Dannah: This is Revive Our Hearts with Nancy DeMoss Wolgemuth, author of Lies Women Believe, for Wednesday, August 17, 2022. I'm Dannah Gresh.
Okay, this month at Revive Our Hearts is “Lies People Believe” month, and of course we want to focus not just on understanding the lies, but on the Truth that sets us free. It’s so crucial in this day, when it’s so common to think truth is relative, or that the most important thing is being true to yourself, whatever you make that out to be.
Nancy, your book Lies Women Believe and the Truth That Sets Them Free has sold over a million copies. Today we’re going to talk about your husband Robert’s book, Lies Men Believe and the Truth That Sets Them Free. I gotta say: This is the book that my husband told me needed to be written starting in about 2008. That’s why I brought him with me today.
Nancy: Welcome, Bob.
Bob Gresh: It’s good to be here.
Nancy: Is this your first time on Revive Our Hearts?
Bob: It is my first time. It’s my first time even in the studio.
Nancy: Wow! You guys have been longtime friends of mine and of my sweet husband. So we’re going to have a conversation with Robert today, who wrote this book—more about that in a moment. But we asked Bob if you could join us, too. Because we’re talking about Lies Men Believe, we figured we needed some more men around here.
Bob: It’s good to be the husband of Dannah. I get all kinds of opportunities.
Dannah: Bob kept saying to me, “Somebody needs to write Lies Men Believe, but who would that be? Who could possibly come beside Nancy and write that?
Nancy: People asked us about this for years. “When are you going to have a male counterpart to Lies Women Believe?
And I’m going, “Well, I’m sure not going to write that book!”
Dannah: And then along came Robert. (laughter)
Nancy: Along came Robert.
Hi, Honey.
Robert: Hi, Nancy.

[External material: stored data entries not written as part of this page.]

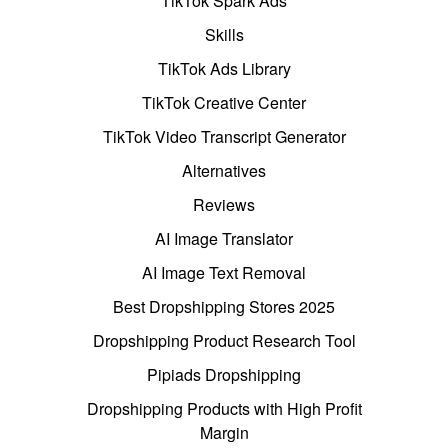
TikTok Spark Ads
Skills
TikTok Ads Library
TikTok Creative Center
TikTok Video Transcript Generator
Alternatives
Reviews
AI Image Translator
AI Image Text Removal
Best Dropshipping Stores 2025
Dropshipping Product Research Tool
Pipiads Dropshipping
Dropshipping Products with High Profit
Margin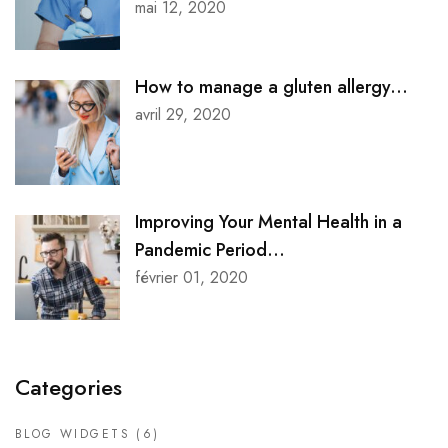
mai 12, 2020
How to manage a gluten allergy...
avril 29, 2020
Improving Your Mental Health in a
Pandemic Period...
février 01, 2020
Categories
BLOG WIDGETS
(6)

Isn’t it fun to be here with you? . . . always!
Nancy: It is.
And over the years we’ve talked about different men possibly writing this book, and just, for whatever reasons, it didn’t happen. And then you and I were dating.
Robert: We were dating. We were out shopping.
Nancy: You actually started reading Lies Women Believe.
Robert: . . . to get to know you.
Nancy: And I was reading one of your books that you had written on the family years ago to get to know you.
Robert: That’s right.
Nancy: But we didn’t know that we were reading each other’s books.
Robert: We didn’t know that. How convenient to read a book that your prospective fiancée wrote. And so, page after page I’m saying, “This is an amazing woman!”
Nancy: And I’m saying as I’m reading your book, “This is an amazing man!”
So author meets author.
Robert: Oh, that’s right.
Nancy: In fact, as we were dating, you would talk about the women who came to our conferences and who listened to Revive Our Hearts and who read my books, you would say, “What about their husbands?”
Robert: Yes.
So Charlie’s home watching TV, maybe watching the kids, and his wife comes home from a True Woman conference, and she’s filled with all kinds of great information. Some of it will work better if he’s up to speed. Right? So she walks in the door, and he—whatever—gets up, kisses her, to welcome her home—but she’s filled with all kinds of new, exciting information. Who’s going to tell him what she just learned?
So we were at dinner at an Italian restaurant in Orlando, Florida, and I said, “Somebody needs to write something that the men can read that gives them an idea of what you’re telling them at True Woman, what you’re broadcasting day after day on Revive Our Hearts.”
Nancy, I think you said, “Well somebody needs to write that book.” And I put my hand in the air . . . and the server came over and said, “Yes, can I help you?” (laughter)
I said, “No, no, I was just answering a question that my friend, this beautiful woman sitting here, just asked.” And I felt at that moment—I don’t remember ever thinking about it before, but you’re right. A man had to write this book.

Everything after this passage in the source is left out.